Copy all entries exactly, and wherever an entry holds a picture, leave that picture out.
○ ○ ○ ○
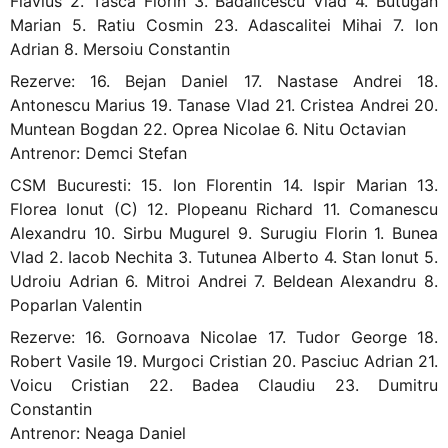
Flavius 2. Tasca Florin 3. Badalicescu Vlad 4. Butugan
Marian 5. Ratiu Cosmin 23. Adascalitei Mihai 7. Ion
Adrian 8. Mersoiu Constantin
Rezerve: 16. Bejan Daniel 17. Nastase Andrei 18.
Antonescu Marius 19. Tanase Vlad 21. Cristea Andrei 20.
Muntean Bogdan 22. Oprea Nicolae 6. Nitu Octavian
Antrenor: Demci Stefan
CSM Bucuresti: 15. Ion Florentin 14. Ispir Marian 13.
Florea Ionut (C) 12. Plopeanu Richard 11. Comanescu
Alexandru 10. Sirbu Mugurel 9. Surugiu Florin 1. Bunea
Vlad 2. Iacob Nechita 3. Tutunea Alberto 4. Stan Ionut 5.
Udroiu Adrian 6. Mitroi Andrei 7. Beldean Alexandru 8.
Poparlan Valentin
Rezerve: 16. Gornoava Nicolae 17. Tudor George 18.
Robert Vasile 19. Murgoci Cristian 20. Pasciuc Adrian 21.
Voicu Cristian 22. Badea Claudiu 23. Dumitru
Constantin
Antrenor: Neaga Daniel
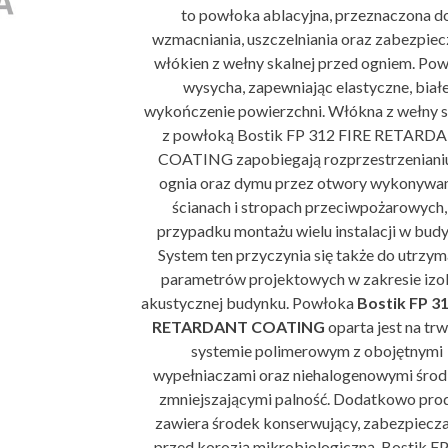
to powłoka ablacyjna, przeznaczona d
wzmacniania, uszczelniania oraz zabezpiec
włókien z wełny skalnej przed ogniem. Po
wysycha, zapewniając elastyczne, biał
wykończenie powierzchni. Włókna z wełny s
z powłoką Bostik FP 312 FIRE RETARD
COATING zapobiegają rozprzestrzenianiu
ognia oraz dymu przez otwory wykonywa
ścianach i stropach przeciwpożarowych,
przypadku montażu wielu instalacji w bud
System ten przyczynia się także do utrzym
parametrów projektowych w zakresie izol
akustycznej budynku. Powłoka
Bostik FP 3
RETARDANT COATING
oparta jest na tr
systemie polimerowym z obojętnymi
wypełniaczami oraz niehalogenowymi śro
zmniejszającymi palność. Dodatkowo pro
zawiera środek konserwujący, zabezpiecz
przed korozją mikrobiologiczną. Bostik F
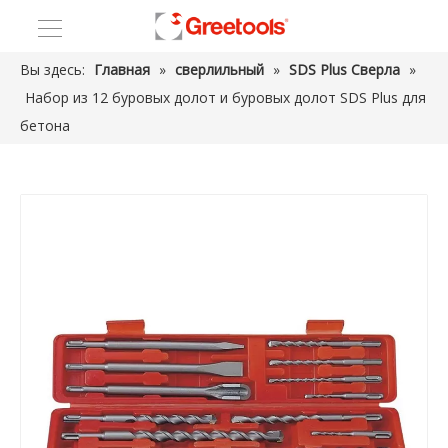
Вы здесь:
Главная
»
сверлильный
»
SDS Plus Сверла
»
Набор из 12 буровых долот и буровых долот SDS Plus для
бетона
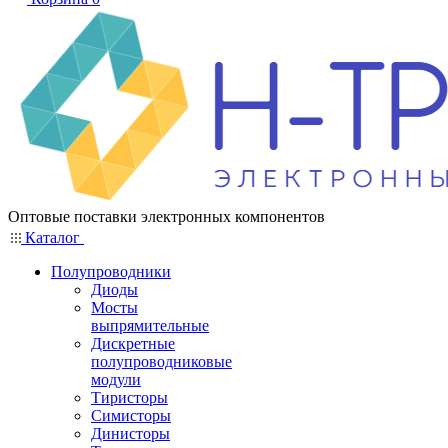
Оптовые поставки электронных компонентов
Каталог
Полупроводники
Диоды
Мосты
выпрямительные
Дискретные
полупроводниковые
модули
Тиристоры
Симисторы
Динисторы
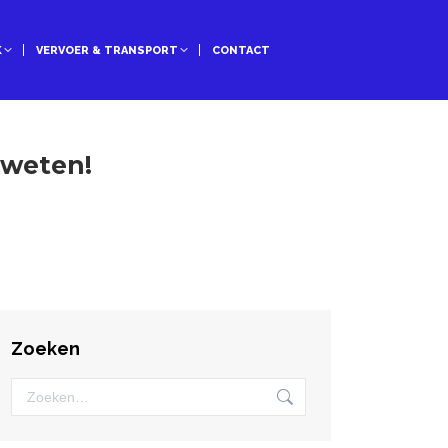
K
VERVOER & TRANSPORT
CONTACT
 weten!
Zoeken
Zoeken:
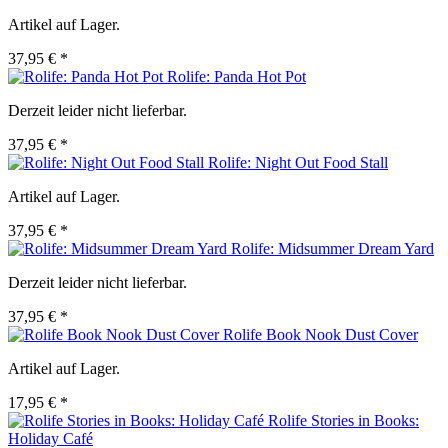
Artikel auf Lager.
37,95 € *
Rolife: Panda Hot Pot
Derzeit leider nicht lieferbar.
37,95 € *
Rolife: Night Out Food Stall
Artikel auf Lager.
37,95 € *
Rolife: Midsummer Dream Yard
Derzeit leider nicht lieferbar.
37,95 € *
Rolife Book Nook Dust Cover
Artikel auf Lager.
17,95 € *
Rolife Stories in Books:
Holiday Café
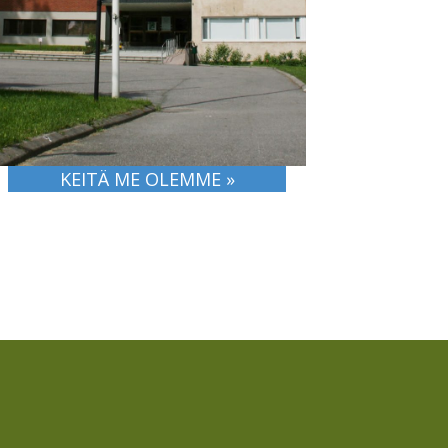
KEITÄ ME OLEMME »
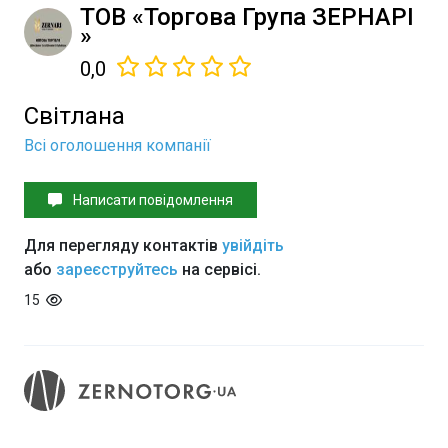
ТОВ «Торгова Група ЗЕРНАРІ
»
0,0
Світлана
Всі оголошення компанії
Написати повідомлення
Для перегляду контактів
увійдіть
або
зареєструйтесь
на сервісі.
15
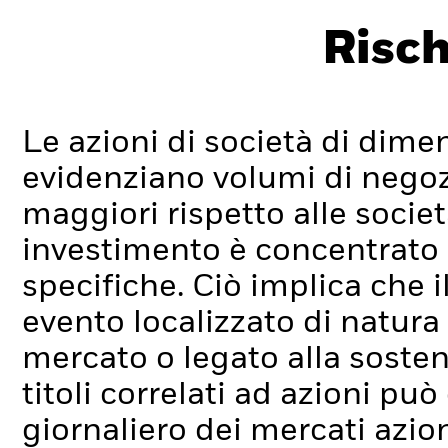
Risch
Le azioni di società di dime
evidenziano volumi di negoz
maggiori rispetto alle socie
investimento è concentrato in
specifiche. Ciò implica che i
evento localizzato di natura
mercato o legato alla sosten
titoli correlati ad azioni p
giornaliero dei mercati azion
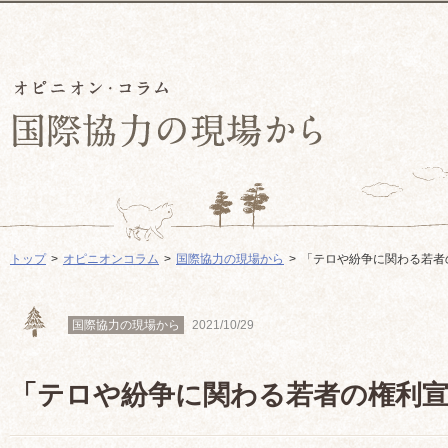
トップ
オピニオンコラム
国際協力の現場から
「テロや紛争に関わる若者
国際協力の現場から
2021/10/29
「テロや紛争に関わる若者の権利宣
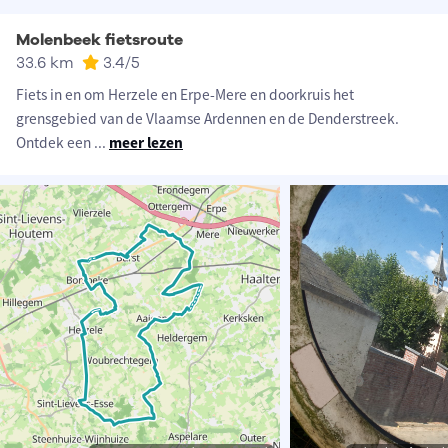
Molenbeek fietsroute
33.6 km
3.4
/5
Fiets in en om Herzele en Erpe-Mere en doorkruis het
grensgebied van de Vlaamse Ardennen en de Denderstreek.
Ontdek een
...
meer lezen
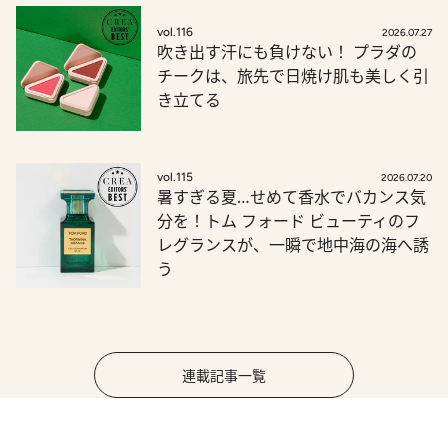
vol.116
2026.07.27
吹き出す汗にも負けない！ プラダの
チークは、旅先で日焼け肌も美しく引
き立てる
vol.115
2026.07.20
暑すぎる夏…せめて香水でバカンス気
分を！トム フォード ビューティのフ
レグランスが、一瞬で地中海の海へ誘
う
連載記事一覧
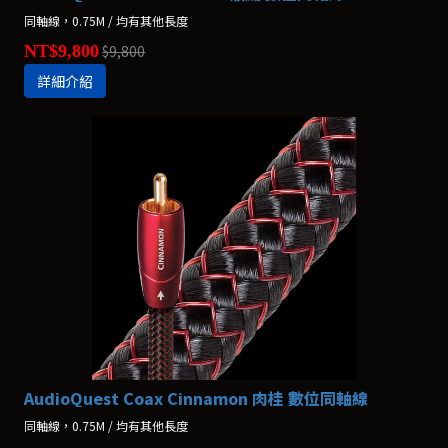
同軸線，0.75M / 均有其他長度
NT$9,800
$9,800
詳細介紹
AudioQuest Coax Cinnamon 肉桂 數位同軸線
同軸線，0.75M / 均有其他長度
○ ○ ○ ○
* [ANSWER BOX]
Flavius 2. Tasca Florin 3. Badalicescu Vlad 4. Butugan
Marian 5. Ratiu Cosmin 23. Adascalitei Mihai 7. Ion
Adrian 8. Mersoiu Constantin
Rezerve: 16. Bejan Daniel 17. Nastase Andrei 18.
Antonescu Marius 19. Tanase Vlad 21. Cristea Andrei 20.
Muntean Bogdan 22. Oprea Nicolae 6. Nitu Octavian
Antrenor: Demci Stefan
CSM Bucuresti: 15. Ion Florentin 14. Ispir Marian 13.
Florea Ionut (C) 12. Plopeanu Richard 11. Comanescu
Alexandru 10. Sirbu Mugurel 9. Surugiu Florin 1. Bunea
Vlad 2. Iacob Nechita 3. Tutunea Alberto 4. Stan Ionut 5.
Udroiu Adrian 6. Mitroi Andrei 7. Beldean Alexandru 8.
Poparlan Valentin
Rezerve: 16. Gornoava Nicolae 17. Tudor George 18.
Robert Vasile 19. Murgoci Cristian 20. Pasciuc Adrian 21.
Voicu Cristian 22. Badea Claudiu 23. Dumitru
Constantin
Antrenor: Neaga Daniel
to powłoka ablacyjna, przeznaczona d
wzmacniania, uszczelniania oraz zabezpiec
włókien z wełny skalnej przed ogniem. Po
wysycha, zapewniając elastyczne, biał
wykończenie powierzchni. Włókna z wełny s
z powłoką Bostik FP 312 FIRE RETARD
COATING zapobiegają rozprzestrzenianiu
ognia oraz dymu przez otwory wykonywa
ścianach i stropach przeciwpożarowych,
przypadku montażu wielu instalacji w bud
System ten przyczynia się także do utrzym
parametrów projektowych w zakresie izol
akustycznej budynku. Powłoka
Bostik FP 3
RETARDANT COATING
oparta jest na tr
systemie polimerowym z obojętnymi
wypełniaczami oraz niehalogenowymi śro
zmniejszającymi palność. Dodatkowo pro
zawiera środek konserwujący, zabezpiecz
przed korozją mikrobiologiczną. Bostik F
Вы здесь:
Главная
»
сверлильный
»
SDS Plus Сверла
»
Набор из 12 буровых долот и буровых долот SDS Plus для
бетона
Оптовые поставки электронных компонентов
Каталог
Полупроводники
Диоды
Мосты
выпрямительные
Дискретные
полупроводниковые
модули
Тиристоры
Симисторы
Динисторы
K
VERVOER & TRANSPORT
CONTACT
 weten!
Zoeken
Zoeken:
Artikel auf Lager.
37,95 € *
Rolife: Panda Hot Pot
Derzeit leider nicht lieferbar.
37,95 € *
Rolife: Night Out Food Stall
Artikel auf Lager.
37,95 € *
Rolife: Midsummer Dream Yard
Derzeit leider nicht lieferbar.
37,95 € *
Rolife Book Nook Dust Cover
Artikel auf Lager.
17,95 € *
Rolife Stories in Books:
Holiday Café
KEITÄ ME OLEMME »
ТОВ «Торгова Група ЗЕРНАРІ
»
0,0
Світлана
Всі оголошення компанії
Написати повідомлення
Для перегляду контактів
увійдіть
або
зареєструйтесь
на сервісі.
15
Risch
Le azioni di società di dime
evidenziano volumi di negoz
maggiori rispetto alle socie
investimento è concentrato in
specifiche. Ciò implica che i
evento localizzato di natura
mercato o legato alla sosten
titoli correlati ad azioni p
giornaliero dei mercati azion
トップ
オピニオンコラム
国際協力の現場から
「テロや紛争に関わる若者
国際協力の現場から
2021/10/29
「テロや紛争に関わる若者の権利宣
Molenbeek fietsroute
33.6 km
3.4
/5
Fiets in en om Herzele en Erpe-Mere en doorkruis het
grensgebied van de Vlaamse Ardennen en de Denderstreek.
Ontdek een
...
meer lezen
vol.116
2026.07.27
吹き出す汗にも負けない！ プラダの
チークは、旅先で日焼け肌も美しく引
き立てる
vol.115
2026.07.20
暑すぎる夏…せめて香水でバカンス気
分を！トム フォード ビューティのフ
レグランスが、一瞬で地中海の海へ誘
う
連載記事一覧
同軸線，0.75M / 均有其他長度
NT$9,800
$9,800
詳細介紹
AudioQuest Coax Cinnamon 肉桂 數位同軸線
同軸線，0.75M / 均有其他長度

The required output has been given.